Why This Job is Featured on The SaaS Jobs
Applied Scientist roles are becoming a core differentiator in SaaS, particularly as vendors embed AI directly into customer-facing workflows rather than treating it as a side project. This position sits in that product-led AI layer, working on real-time, multimodal, and agentic systems in a business communications context where latency, reliability, and interpretability matter. The emphasis on production deployment alongside research themes signals a SaaS environment where model quality is judged by user outcomes, not only offline benchmarks.
For a long-term SaaS career, the standout value is end-to-end exposure to how machine learning becomes a maintained product capability. Experience here translates across modern SaaS companies grappling with LLM evaluation, monitoring, cost-performance tradeoffs, and data governance at scale. The combination of experimentation, distributed training, and cross-functional delivery builds a portfolio that maps to applied AI leadership paths in product, platform ML, or AI-first feature development.
This role suits scientists who prefer applied work with clear product constraints and who can collaborate tightly with engineering, product, and design. It aligns well with candidates who enjoy iterating from prototypes to production systems, and who want their research instincts to be shaped by real customer interactions and operational feedback loops.
The section above is editorial commentary from The SaaS Jobs, provided to help SaaS professionals understand the role in a broader industry context.
Job Description
Your role
As an Applied Scientist at Dialpad, you'll be an integral part of our AI team, conducting R&D to power the next generation of autonomous voice agents and delivering features for transcribed voice and chat message data in the business communications domain. We have several research themes, including developing multi-modal, real-time agentic systems that can listen, reason, and take action during live customer interactions. We are also developing real-time knowledge retrieval models to power live coaching features for customer support and sales agents, and we are advancing DialpadGPT, our proprietary domain-adapted LLM, to drive orchestrated agentic workflows and handle complex task execution. Beyond the technical skills, we are a team that values collaboration, continuous learning, and the application of diverse perspectives to solve complex problems. Collaboration will be key as you work alongside our engineering, design, and product teams to build groundbreaking applications.

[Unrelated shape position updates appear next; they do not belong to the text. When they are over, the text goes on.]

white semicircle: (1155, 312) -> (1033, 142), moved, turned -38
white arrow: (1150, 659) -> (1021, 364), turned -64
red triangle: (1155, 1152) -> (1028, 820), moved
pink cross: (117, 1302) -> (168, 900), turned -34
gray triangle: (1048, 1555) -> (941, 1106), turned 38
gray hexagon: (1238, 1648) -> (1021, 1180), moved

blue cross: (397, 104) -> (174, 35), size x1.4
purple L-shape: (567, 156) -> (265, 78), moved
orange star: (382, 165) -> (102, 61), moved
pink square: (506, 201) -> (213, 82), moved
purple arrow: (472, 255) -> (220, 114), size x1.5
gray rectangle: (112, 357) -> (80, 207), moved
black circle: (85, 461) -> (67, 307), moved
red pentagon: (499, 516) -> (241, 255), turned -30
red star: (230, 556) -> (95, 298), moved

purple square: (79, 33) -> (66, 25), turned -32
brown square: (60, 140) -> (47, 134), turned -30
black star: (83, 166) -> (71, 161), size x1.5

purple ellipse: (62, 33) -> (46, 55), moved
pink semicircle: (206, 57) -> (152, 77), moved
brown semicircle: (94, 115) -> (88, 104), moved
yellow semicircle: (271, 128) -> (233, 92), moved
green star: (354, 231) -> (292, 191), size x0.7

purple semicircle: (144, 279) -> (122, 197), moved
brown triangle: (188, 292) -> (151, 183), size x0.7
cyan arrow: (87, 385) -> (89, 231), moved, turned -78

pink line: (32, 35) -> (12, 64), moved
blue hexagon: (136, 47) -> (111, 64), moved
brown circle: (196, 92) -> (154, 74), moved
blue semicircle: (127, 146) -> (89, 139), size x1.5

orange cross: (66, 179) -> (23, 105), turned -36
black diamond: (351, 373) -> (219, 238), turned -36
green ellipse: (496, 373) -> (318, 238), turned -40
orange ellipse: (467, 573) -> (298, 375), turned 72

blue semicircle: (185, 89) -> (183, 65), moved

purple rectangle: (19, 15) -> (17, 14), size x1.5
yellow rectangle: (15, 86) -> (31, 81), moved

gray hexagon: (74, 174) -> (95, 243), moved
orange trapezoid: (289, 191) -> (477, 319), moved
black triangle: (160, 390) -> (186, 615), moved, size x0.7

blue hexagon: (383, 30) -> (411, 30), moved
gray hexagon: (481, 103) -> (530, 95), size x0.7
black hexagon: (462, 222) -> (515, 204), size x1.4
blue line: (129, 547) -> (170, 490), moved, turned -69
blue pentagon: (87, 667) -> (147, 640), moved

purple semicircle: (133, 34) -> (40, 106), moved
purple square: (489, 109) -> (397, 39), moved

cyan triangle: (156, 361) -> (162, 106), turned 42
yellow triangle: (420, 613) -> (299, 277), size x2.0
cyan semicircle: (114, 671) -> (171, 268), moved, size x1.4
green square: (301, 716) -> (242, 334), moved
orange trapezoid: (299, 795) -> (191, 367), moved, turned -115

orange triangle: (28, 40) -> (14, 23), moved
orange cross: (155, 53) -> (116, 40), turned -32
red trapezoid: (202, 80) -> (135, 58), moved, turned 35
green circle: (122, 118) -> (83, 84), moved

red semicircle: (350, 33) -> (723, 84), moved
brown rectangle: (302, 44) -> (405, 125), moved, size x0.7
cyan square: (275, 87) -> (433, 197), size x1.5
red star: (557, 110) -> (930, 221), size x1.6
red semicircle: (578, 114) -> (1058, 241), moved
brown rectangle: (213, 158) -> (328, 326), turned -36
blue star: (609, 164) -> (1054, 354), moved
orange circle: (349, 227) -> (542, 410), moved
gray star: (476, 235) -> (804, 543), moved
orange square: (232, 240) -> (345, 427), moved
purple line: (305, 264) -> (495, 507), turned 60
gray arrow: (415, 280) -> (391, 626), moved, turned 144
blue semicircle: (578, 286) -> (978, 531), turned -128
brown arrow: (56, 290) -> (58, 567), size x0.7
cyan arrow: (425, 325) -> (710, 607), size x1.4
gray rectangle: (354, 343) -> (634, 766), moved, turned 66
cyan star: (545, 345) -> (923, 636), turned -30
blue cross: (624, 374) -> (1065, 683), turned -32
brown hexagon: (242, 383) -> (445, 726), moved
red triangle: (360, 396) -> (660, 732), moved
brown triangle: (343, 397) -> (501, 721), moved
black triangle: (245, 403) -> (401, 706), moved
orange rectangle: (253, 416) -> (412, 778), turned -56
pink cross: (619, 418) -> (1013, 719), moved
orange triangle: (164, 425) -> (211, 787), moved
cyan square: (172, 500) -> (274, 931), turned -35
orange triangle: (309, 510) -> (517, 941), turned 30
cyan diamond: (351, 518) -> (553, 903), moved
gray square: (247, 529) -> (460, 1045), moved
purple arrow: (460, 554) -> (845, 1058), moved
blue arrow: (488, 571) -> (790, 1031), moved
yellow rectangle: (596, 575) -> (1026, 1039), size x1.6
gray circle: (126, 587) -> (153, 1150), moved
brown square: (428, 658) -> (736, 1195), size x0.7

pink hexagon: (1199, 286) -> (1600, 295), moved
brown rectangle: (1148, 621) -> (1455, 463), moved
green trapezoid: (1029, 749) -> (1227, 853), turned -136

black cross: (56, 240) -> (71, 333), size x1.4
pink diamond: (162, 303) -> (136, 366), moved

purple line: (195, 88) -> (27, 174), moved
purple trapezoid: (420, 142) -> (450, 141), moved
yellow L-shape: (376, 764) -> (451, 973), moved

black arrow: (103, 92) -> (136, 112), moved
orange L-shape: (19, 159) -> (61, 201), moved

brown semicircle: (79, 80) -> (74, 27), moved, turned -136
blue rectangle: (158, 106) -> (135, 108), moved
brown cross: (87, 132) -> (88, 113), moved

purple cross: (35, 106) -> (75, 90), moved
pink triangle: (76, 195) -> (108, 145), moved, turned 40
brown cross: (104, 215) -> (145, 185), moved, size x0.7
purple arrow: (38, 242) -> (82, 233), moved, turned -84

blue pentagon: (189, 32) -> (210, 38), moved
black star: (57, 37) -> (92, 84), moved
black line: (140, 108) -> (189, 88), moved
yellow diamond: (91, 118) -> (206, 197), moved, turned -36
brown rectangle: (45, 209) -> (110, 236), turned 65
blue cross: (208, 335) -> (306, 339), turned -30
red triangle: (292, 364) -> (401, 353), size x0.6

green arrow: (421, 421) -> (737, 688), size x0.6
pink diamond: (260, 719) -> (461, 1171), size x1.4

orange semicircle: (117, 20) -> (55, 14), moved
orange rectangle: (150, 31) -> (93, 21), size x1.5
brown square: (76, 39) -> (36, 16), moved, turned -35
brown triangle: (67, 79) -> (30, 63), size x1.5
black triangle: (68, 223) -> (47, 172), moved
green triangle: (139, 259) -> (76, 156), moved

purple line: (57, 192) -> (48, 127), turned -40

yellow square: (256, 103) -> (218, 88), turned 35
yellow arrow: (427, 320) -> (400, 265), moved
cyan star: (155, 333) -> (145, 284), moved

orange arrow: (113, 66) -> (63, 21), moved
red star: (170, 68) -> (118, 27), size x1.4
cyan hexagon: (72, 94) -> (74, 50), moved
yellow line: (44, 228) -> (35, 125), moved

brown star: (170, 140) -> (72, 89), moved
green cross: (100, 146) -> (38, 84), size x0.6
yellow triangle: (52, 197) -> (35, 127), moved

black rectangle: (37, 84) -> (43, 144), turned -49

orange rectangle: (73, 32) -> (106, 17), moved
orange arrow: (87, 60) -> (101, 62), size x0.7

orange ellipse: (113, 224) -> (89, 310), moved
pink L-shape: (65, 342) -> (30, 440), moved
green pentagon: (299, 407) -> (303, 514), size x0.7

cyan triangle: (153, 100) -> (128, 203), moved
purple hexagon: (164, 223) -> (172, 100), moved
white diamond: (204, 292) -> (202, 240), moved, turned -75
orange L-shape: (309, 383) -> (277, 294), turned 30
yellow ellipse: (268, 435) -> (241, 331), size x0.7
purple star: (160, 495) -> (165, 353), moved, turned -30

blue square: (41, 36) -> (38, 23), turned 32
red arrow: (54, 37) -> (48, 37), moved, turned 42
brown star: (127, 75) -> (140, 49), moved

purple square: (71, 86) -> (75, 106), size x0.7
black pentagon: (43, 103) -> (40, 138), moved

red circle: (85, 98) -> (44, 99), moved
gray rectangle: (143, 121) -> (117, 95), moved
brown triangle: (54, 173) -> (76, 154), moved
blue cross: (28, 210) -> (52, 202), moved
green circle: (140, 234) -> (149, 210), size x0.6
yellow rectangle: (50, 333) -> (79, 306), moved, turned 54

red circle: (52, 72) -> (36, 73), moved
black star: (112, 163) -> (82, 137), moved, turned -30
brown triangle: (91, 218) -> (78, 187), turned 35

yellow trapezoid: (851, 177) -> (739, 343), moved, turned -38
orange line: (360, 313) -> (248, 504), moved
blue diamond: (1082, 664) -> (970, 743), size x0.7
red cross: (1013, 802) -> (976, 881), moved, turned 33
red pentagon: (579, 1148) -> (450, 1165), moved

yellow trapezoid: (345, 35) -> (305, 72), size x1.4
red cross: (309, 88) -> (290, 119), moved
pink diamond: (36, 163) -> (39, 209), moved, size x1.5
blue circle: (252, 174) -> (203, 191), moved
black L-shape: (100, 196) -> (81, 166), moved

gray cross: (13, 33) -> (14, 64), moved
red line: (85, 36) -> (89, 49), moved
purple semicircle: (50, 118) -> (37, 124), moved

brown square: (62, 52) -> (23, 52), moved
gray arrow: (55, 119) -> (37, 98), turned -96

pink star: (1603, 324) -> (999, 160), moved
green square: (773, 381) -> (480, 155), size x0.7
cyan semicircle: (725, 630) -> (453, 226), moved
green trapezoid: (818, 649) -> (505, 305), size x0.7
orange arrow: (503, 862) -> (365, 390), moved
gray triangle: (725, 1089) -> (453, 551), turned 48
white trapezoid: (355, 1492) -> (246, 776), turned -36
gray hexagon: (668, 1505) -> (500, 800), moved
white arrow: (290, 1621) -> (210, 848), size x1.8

If you're passionate about language, AI, and contributing to a team that's changing the face of business communications, you'll find yourself right at home with us.
This position reports to the Manager of the NLP team and has the opportunity to be based in our Kitchener, ON, office.
What you’ll do
- Develop, implement, and refine state-of-the-art Natural Language Processing and Machine Learning algorithms for Dialpad's products.
- Conduct rigorous evaluations and monitoring of model performances and troubleshoot issues with a keen understanding of resultant business impacts.
- Conduct experiments in the distributed training and optimization of LLMs.
- Manage massive textual data sets.
- Build advanced LLM-based features, including reasoning, multilingual and multimodal processing, and agents.
- Collaborate with cross-functional teams, including engineering, product, and design, to effectively deploy and scale models and algorithms in production.
- Contribute to the development of DialpadGPT, ensuring high accuracy, cost-effectiveness, and optimal performance in serving at scale.
- Submit papers to top-tier academic conferences and journals and contribute to the broader scientific community by reviewing submissions.
Skills you’ll bring
- Master’s or PhD degree in Linguistics, Computational Linguistics, Computer Science, Machine Learning, or related fields.
- 2+ years of NLP industry experience for Master’s degree holders or 1+ years for PhD degree holders.
- Demonstrated experience with machine learning, Python, PyTorch, and other relevant tools and technologies.
- A broad understanding of current LLM model architectures and techniques for tuning and optimizing LLMs.
- Strong problem-solving and analytical abilities, with the capacity to handle complex technical and analytical problems.
- Excellent communication and collaboration skills to effectively work in a multi-disciplinary team.
- Familiarity with version control tools like Git for collaborative projects.